**PROVIDED INFORMATION:**
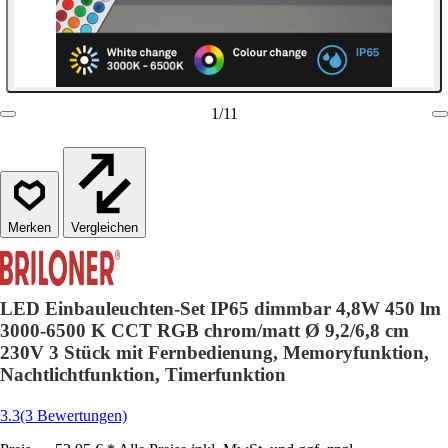
1
/
11
Vergleichen
LED Einbauleuchten-Set IP65 dimmbar 4,8W 450 lm
3000-6500 K CCT RGB chrom/matt Ø 9,2/6,8 cm
230V 3 Stück mit Fernbedienung, Memoryfunktion,
Nachtlichtfunktion, Timerfunktion
3.3
(3 Bewertungen)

**TASK BRIEF:** Copy every record exactly, dropping the images.

**REPLY TO THE EXERCISE:**
1
/
11
Vergleichen
LED Einbauleuchten-Set IP65 dimmbar 4,8W 450 lm
3000-6500 K CCT RGB chrom/matt Ø 9,2/6,8 cm
230V 3 Stück mit Fernbedienung, Memoryfunktion,
Nachtlichtfunktion, Timerfunktion
3.3
(3 Bewertungen)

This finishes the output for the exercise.